FICHE QUESTION
11ème législature
Question N° : 54017  de  Mme   Zimmermann Marie-Jo ( Rassemblement pour la République - Moselle ) QE
Ministère interrogé :  équipement et transports
Ministère attributaire :  logement
Question publiée au JO le :  20/11/2000  page :  6560
Réponse publiée au JO le :  26/03/2001  page :  1855
Date de changement d'attribution :  11/12/2000
Rubrique :  communes
Tête d'analyse :  urbanisme
Analyse :  droit de préemption. locaux accessoires d'un bâtiment. réglementation
Texte de la QUESTION : Mme Marie-Jo Zimmermann attire l'attention de M. le ministre de l'équipement, des transports et du logement sur le fait que l'article L. 211-4-a du code de l'urbanisme rend le droit de préemption urbain non renforcé inapplicable à la vente d'un ou plusieurs locaux accessoires d'un local à usage professionnel et d'habitation faisant partie d'un bâtiment soumis au régime de la copropriété depuis plus de dix ans. Elle souhaiterait qu'il lui indique si la vente d'un garage, lorsque le vendeur ne possède que ce local (qui n'est dès lors nullement un local accessoire) peut impliquer la purge préalable du droit de préemption urbain.
Texte de la REPONSE : L'article L. 211-4 du code de l'urbanisme exclut du champ d'application du droit de préemption urbain notamment les lots compris dans les immeubles soumis au régime de la copropriété depuis plus de dix ans. Les cessions de tantièmes d'immeubles soumis au régime de la copropriété depuis moins de dix ans sont soumises au droit de préemption urbain et, à ce titre, doivent être précédées d'une déclaration d'intention d'aliéner, en application de l'article L. 213-2 du code de l'urbanisme. En conséquence, toute aliénation volontaire de locaux privatifs d'habitation, professionnels ou locaux accessoires (tels que parkings, caves, etc.), est concernée par ces dispositions, dès lors que ces locaux constituent des lots distincts au regard du règlement de copropriété. Ainsi, un local à usage de garage situé dans un immeuble en copropriété est susceptible d'être préempté dans la mesure où il constitue en lui-même une partie attributive, même si le vendeur ne possède aucun autre local dans l'immeuble.

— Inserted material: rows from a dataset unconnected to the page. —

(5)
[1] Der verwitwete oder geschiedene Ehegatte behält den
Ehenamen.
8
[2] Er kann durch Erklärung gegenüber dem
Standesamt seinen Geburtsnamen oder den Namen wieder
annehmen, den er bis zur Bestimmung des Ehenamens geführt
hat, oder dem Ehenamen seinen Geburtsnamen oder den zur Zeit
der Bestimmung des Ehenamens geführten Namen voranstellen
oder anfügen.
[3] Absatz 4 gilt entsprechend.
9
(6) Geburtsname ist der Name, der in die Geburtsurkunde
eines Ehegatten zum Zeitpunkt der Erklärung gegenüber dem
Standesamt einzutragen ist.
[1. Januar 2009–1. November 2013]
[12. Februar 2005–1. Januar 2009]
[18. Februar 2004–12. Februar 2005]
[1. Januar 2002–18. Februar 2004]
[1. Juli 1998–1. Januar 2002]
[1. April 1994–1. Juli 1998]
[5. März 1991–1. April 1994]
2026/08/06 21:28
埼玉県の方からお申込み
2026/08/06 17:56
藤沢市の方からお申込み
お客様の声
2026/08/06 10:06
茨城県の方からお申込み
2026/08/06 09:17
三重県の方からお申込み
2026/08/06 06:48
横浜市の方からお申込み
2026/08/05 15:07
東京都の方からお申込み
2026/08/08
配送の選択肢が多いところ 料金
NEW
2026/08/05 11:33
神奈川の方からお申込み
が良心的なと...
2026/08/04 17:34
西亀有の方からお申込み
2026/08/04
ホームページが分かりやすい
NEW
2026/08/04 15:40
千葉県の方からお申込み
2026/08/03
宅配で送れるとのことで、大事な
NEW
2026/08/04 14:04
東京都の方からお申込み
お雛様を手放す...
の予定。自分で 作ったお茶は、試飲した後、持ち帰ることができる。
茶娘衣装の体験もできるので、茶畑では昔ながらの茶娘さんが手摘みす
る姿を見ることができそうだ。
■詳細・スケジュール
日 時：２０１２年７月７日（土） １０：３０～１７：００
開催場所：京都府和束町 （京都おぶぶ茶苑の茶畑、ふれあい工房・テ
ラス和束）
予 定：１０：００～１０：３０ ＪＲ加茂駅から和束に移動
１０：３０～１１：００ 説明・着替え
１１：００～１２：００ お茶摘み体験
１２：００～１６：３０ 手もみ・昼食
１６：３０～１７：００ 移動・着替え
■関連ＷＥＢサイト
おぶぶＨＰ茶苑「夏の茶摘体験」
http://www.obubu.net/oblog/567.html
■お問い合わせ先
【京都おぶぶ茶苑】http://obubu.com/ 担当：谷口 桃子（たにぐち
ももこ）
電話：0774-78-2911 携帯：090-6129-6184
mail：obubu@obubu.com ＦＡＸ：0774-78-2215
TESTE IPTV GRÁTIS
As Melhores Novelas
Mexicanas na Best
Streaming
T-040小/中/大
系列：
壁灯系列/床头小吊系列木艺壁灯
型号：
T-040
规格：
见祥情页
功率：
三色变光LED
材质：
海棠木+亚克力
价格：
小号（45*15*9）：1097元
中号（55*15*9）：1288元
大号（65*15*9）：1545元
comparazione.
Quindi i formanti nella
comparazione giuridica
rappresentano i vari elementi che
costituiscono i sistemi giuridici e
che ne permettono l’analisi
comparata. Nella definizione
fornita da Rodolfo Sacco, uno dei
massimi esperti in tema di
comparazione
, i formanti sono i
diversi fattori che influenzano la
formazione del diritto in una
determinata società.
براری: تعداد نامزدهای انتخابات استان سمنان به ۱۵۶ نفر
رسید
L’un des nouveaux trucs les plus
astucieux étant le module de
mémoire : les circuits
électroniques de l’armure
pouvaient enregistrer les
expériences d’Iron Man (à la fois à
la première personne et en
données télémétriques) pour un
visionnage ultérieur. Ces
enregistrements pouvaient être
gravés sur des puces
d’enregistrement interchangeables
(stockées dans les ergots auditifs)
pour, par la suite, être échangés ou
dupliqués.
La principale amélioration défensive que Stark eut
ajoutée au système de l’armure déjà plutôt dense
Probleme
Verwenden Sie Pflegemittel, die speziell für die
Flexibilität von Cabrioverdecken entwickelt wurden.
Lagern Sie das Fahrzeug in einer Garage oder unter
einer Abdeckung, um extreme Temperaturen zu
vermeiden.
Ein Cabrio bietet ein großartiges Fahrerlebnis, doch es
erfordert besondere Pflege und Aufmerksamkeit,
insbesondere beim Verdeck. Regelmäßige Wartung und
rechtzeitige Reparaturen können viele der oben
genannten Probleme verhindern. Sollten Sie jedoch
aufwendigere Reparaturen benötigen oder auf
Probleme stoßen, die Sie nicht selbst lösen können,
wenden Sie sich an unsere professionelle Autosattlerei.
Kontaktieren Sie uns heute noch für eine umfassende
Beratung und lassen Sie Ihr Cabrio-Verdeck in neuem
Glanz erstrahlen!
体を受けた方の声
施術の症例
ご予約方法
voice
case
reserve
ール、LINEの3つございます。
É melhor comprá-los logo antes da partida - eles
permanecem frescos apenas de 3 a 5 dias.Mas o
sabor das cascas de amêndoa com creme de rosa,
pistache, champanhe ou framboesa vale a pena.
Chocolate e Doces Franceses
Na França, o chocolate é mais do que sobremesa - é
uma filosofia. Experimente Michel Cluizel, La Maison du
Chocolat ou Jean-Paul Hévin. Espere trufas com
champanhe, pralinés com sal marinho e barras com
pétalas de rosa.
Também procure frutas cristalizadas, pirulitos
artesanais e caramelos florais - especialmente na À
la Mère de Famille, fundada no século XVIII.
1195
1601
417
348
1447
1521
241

Enfin, passé le délai de dix ans, les biens de cette nature ne peuvent être acquis par voie de préemption qu'en vertu du dernier alinéa de l'article L. 211-4 du code de l'urbanisme, qui prévoit la possibilité pour les communes de soumettre ces alinéations et cessions au droit de préemption urbain par délibération motivée du conseil municipal.